Post-Sermon Update on 1/15

Audio from the sermon can be heard below, and video can be found at this link (will open in a new tab).

Sunday’s message on the creation stories may have seemed challenging. Indeed, this series challenges us to look beyond recent traditions of literalism and to go deeper into our faith. I believe our sacred texts point us toward profound experiences of God that are the core of spirituality.

Looking beyond recent – and for some, current – traditions is challenging. But perhaps early Christians might aid our intellectual and spiritual journey. Sunday’s message quoted this passage from Origen of Alexandria’s De principiis (more detail on this early Christian work here).

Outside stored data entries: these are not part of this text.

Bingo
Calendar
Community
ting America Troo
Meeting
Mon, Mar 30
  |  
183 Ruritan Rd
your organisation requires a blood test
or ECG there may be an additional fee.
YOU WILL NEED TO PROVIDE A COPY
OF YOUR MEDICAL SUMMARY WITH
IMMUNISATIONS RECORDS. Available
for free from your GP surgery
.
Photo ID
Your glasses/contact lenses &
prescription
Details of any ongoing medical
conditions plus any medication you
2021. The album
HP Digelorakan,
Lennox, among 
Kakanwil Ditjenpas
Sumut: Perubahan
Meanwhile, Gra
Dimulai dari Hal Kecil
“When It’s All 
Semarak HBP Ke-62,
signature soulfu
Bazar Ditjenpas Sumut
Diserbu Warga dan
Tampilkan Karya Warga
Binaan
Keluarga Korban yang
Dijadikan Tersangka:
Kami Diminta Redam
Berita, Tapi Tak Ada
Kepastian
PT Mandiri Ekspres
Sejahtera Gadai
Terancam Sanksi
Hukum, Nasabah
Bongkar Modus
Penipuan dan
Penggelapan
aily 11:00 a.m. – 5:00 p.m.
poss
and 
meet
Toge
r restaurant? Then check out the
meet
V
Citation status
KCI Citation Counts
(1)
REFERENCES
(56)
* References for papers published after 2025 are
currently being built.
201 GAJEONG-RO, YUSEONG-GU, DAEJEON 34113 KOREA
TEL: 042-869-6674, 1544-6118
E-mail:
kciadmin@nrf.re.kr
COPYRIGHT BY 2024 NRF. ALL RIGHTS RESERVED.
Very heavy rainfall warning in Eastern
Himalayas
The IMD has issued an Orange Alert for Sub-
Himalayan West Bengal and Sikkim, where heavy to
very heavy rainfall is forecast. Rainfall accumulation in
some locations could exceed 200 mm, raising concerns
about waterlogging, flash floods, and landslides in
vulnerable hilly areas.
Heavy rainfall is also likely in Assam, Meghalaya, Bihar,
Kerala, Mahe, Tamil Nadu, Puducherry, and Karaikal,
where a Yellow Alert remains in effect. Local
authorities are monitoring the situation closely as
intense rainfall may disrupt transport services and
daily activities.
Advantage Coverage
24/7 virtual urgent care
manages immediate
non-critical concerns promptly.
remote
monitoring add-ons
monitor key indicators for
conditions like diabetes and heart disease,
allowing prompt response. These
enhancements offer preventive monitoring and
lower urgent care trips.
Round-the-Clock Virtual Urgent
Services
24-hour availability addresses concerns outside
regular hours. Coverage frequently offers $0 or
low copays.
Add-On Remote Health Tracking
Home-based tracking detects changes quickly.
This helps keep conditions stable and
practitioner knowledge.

What intelligent person can imagine that there was a first day, then a second and third day, evening and morning, without the sun, the moon, and the stars? And that the first day – if it makes sense to call it such – existed even without a sky? Who is foolish enough to believe that, like a human gardener, God planted a garden in Eden in the East and placed in it a tree of life, visible and physical, so that by biting into its fruit one would obtain life? And that by eating from another tree, one would come to know good and evil? And when it is said that God walked in the garden in the evening and that Adam hid himself behind a tree, I cannot imagine that anyone will doubt that these details point symbolically to spiritual meanings by using a historical narrative which did not literally happen. (translation by Marcus Borg)

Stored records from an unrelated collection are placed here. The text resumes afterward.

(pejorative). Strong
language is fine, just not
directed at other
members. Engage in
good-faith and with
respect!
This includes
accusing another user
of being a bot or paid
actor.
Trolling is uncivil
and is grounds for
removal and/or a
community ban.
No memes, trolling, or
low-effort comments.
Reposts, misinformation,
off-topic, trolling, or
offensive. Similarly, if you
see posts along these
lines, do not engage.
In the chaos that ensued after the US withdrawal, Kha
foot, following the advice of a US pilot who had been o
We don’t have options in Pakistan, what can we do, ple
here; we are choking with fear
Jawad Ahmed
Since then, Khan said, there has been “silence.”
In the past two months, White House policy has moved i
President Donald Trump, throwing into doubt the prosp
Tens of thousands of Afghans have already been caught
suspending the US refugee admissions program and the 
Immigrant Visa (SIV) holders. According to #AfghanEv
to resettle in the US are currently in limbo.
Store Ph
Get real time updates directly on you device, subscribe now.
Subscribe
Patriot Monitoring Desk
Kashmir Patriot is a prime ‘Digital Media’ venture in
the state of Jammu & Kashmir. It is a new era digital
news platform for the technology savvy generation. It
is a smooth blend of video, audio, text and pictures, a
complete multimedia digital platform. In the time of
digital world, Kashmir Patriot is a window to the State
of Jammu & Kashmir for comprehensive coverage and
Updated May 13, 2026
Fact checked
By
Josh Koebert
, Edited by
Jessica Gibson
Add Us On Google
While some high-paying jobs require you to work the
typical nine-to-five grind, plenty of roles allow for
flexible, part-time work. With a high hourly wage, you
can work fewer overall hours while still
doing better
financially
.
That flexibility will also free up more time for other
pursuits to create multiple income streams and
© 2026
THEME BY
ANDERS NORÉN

So, how then do we read these ancient stories? We read them with the understanding that God is bigger than literalism. We read them them with a profound curiosity that feeds our ongoing thirst for God’s continuing creativity and voice. We read them with the pure and passionate hope that – if we listen – perhaps we too will hear God’s voice calling to the universe and calling to us. For it is an experience of God to which our sacred stories lead us.

Consider these questions:

    1. When is a time that you felt an experience of spirituality and/or God (or however you name the Divine)?
    2. How have you felt inspired by the Scriptures? What happened? What were the circumstances?
    3. How have you understood the Creation stories? Has this changed over time? How do you understand them now? How does science inform this perspective?
    4. Does Borg’s historical-metaphorical approach to the creation stories help you to grow in your faith? Or do you feel as though it hinders your faith?